Poll results: Is a UK boiler ban realistic and desirable?

In our latest poll we asked for your reaction to the proposed 2025 ban on conventional domestic heating boilers. Is it feasible, practical and desirable? Or is it unnecessary? 

For many, the realities of the battle against climate change remain an abstract, arms-length issue.

It makes little practical difference to the average consumer whether the electricity used to keep the lights on is generated by offshore renewables or coal fired power plant.

Engineering the hydrogen home

But recent tabloid talk of a “boiler ban” has bought the implications of the UK’s net zero push firmly into the nation’s living rooms, and perhaps also caused heating engineers and plumbers a few sleepless nights.

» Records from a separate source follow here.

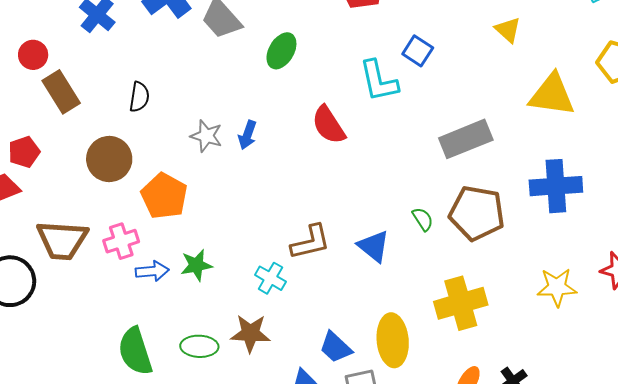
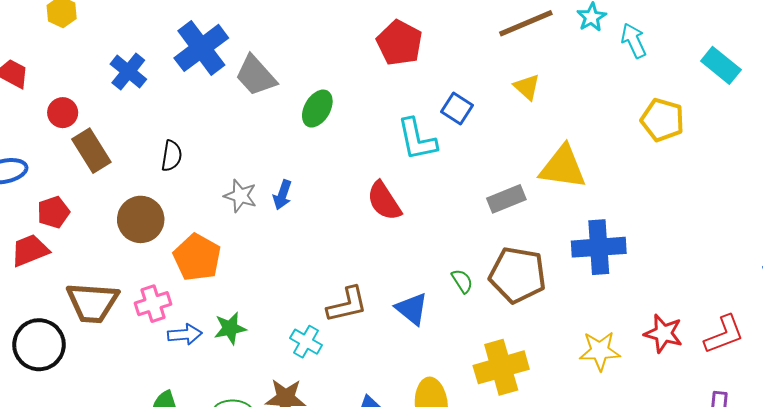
yellow triangle: (508, 30) -> (527, 87), moved
yellow triangle: (552, 95) -> (563, 167), moved
red semicircle: (329, 125) -> (384, 201), moved
gray rectangle: (466, 139) -> (506, 199), size x0.7

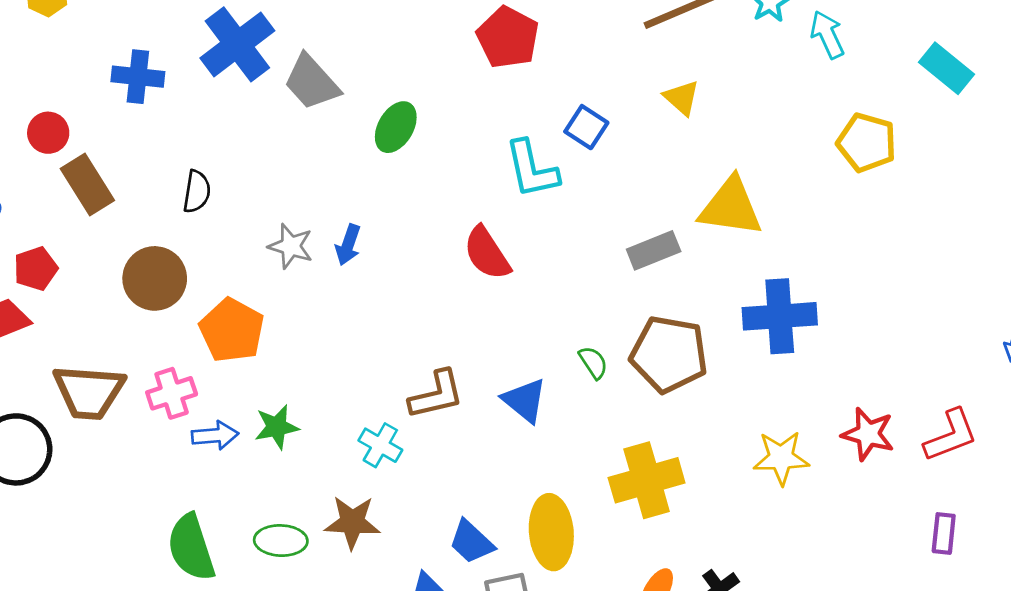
blue cross: (128, 72) -> (138, 77), turned -33

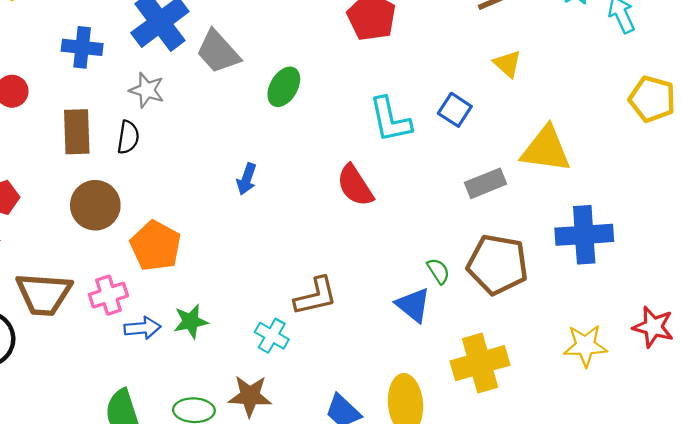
blue square: (586, 127) -> (455, 110), moved
brown rectangle: (87, 185) -> (77, 132), moved, turned 30
gray star: (291, 246) -> (147, 90), moved
blue triangle: (525, 400) -> (413, 305), moved

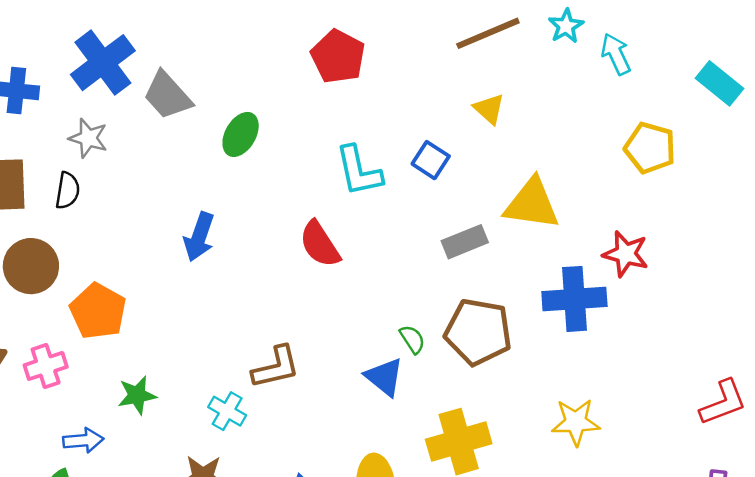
blue arrow: (247, 179) -> (199, 237), size x1.4
red star: (653, 327) -> (626, 254), moved
blue arrow: (142, 328) -> (83, 440), moved

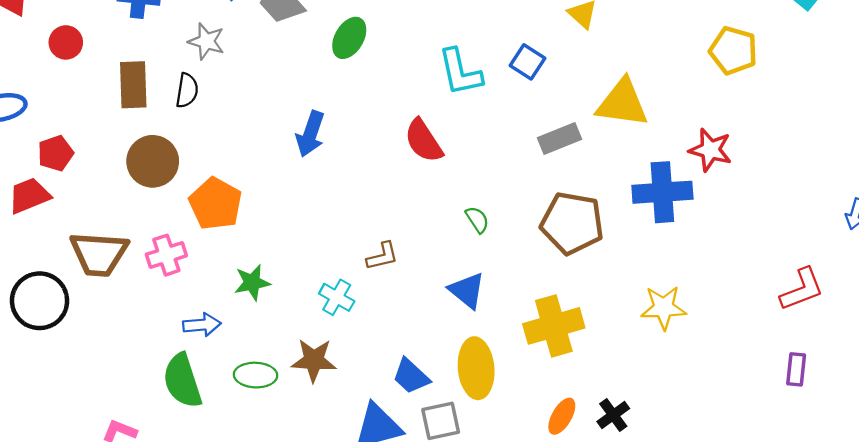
green semicircle: (412, 339) -> (477, 220), moved
brown L-shape: (276, 367) -> (382, 256), size x0.7
blue triangle: (384, 377) -> (467, 290), moved

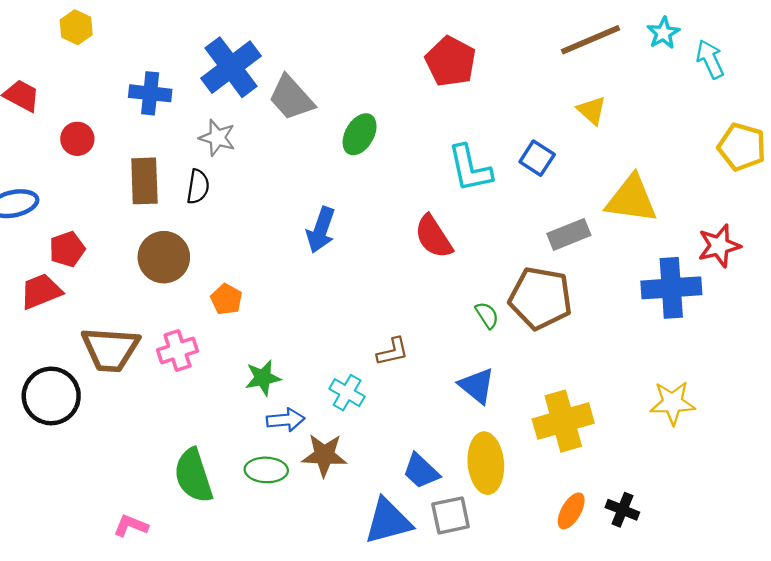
red star: (710, 150) -> (719, 246), turned -30
orange pentagon: (216, 204) -> (226, 299), size x0.6
brown pentagon: (572, 223) -> (540, 298), moved
blue arrow: (202, 325) -> (286, 420), moved
black cross: (613, 415) -> (622, 510), turned -32

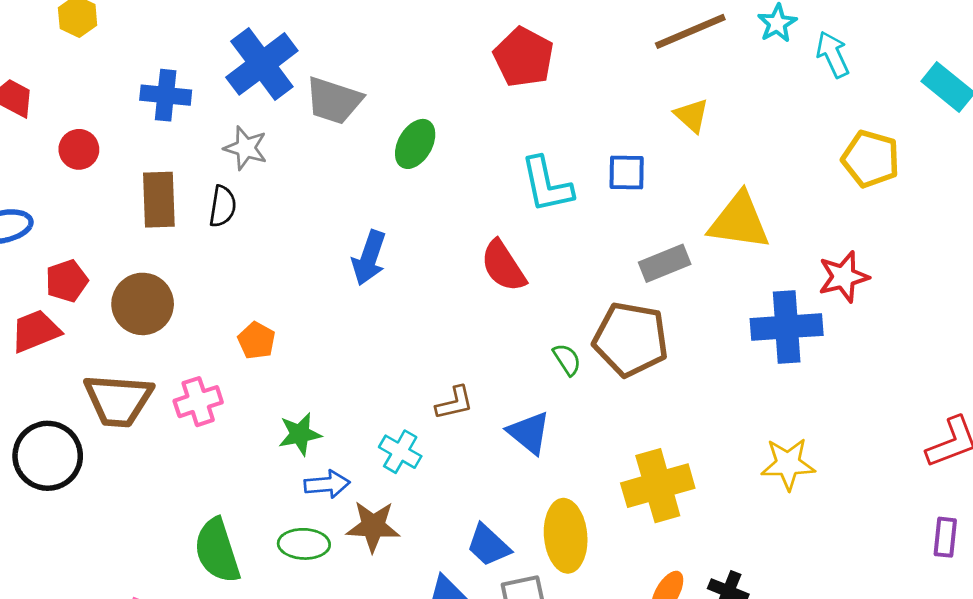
gray trapezoid: (291, 98) -> (334, 101), turned -30
blue square: (537, 158) -> (627, 172), turned -32
brown circle: (164, 257) -> (143, 304), moved
blue triangle: (477, 386) -> (529, 433), moved

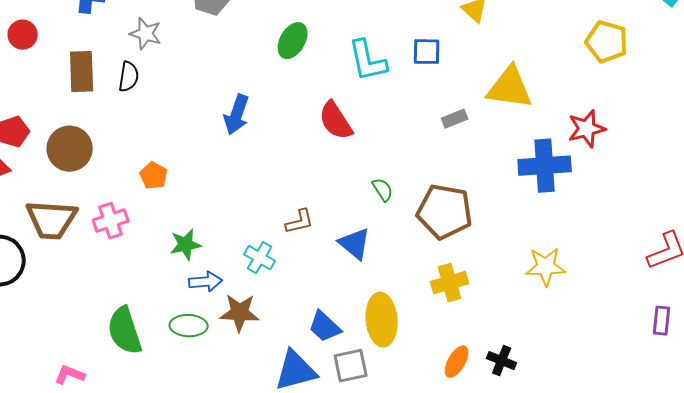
green ellipse: (415, 144) -> (293, 41), moved
gray rectangle: (665, 263) -> (455, 119), size x0.7
brown pentagon: (631, 339) -> (445, 212), moved
yellow cross: (658, 486) -> (450, 283), size x0.7

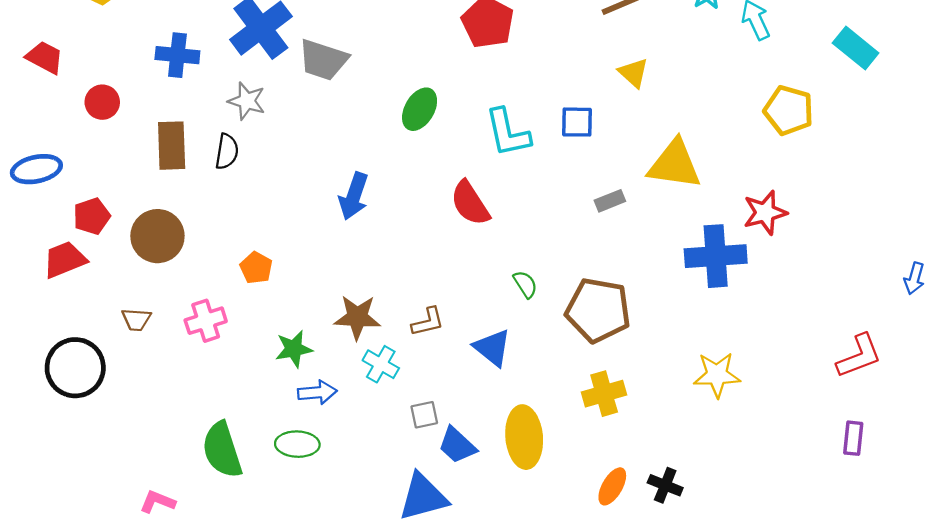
brown trapezoid: (52, 220) -> (136, 320), size x0.5
brown star: (240, 313) -> (357, 317), moved
gray square: (351, 366) -> (424, 415), moved, size x0.7

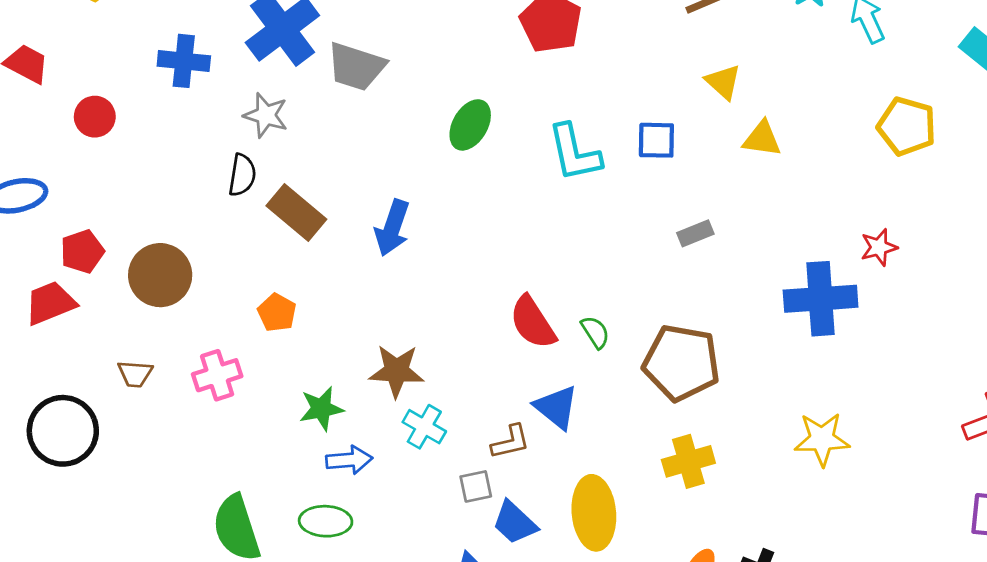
brown rectangle: (172, 146) -> (296, 213), moved, turned -48
yellow triangle: (675, 164) -> (762, 139), moved, size x0.6
red semicircle: (470, 203) -> (533, 322), moved
red star: (765, 213) -> (879, 247), size x0.7
brown L-shape: (428, 322) -> (510, 442), moved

The outcry was prompted by the International Energy Agency and CBI's recent warnings that conventional gas boilers should be banned from sale by 2025.  The UK government, which is making green issues a priority as it gears up to host the COP26 climate summit later this year, is widely expected to back the proposal in its soon to be unveiled heat and buildings strategy.

It is of course possible that Boris Johnson’s famed populist tendencies could prompt a watering down of these ambitions but there’s no escaping the fact that decarbonisation of heating - which accounts for as much as 17 per cent of the UK carbon emissions - will be key to delivering on the UK’s accelerated net zero ambitions.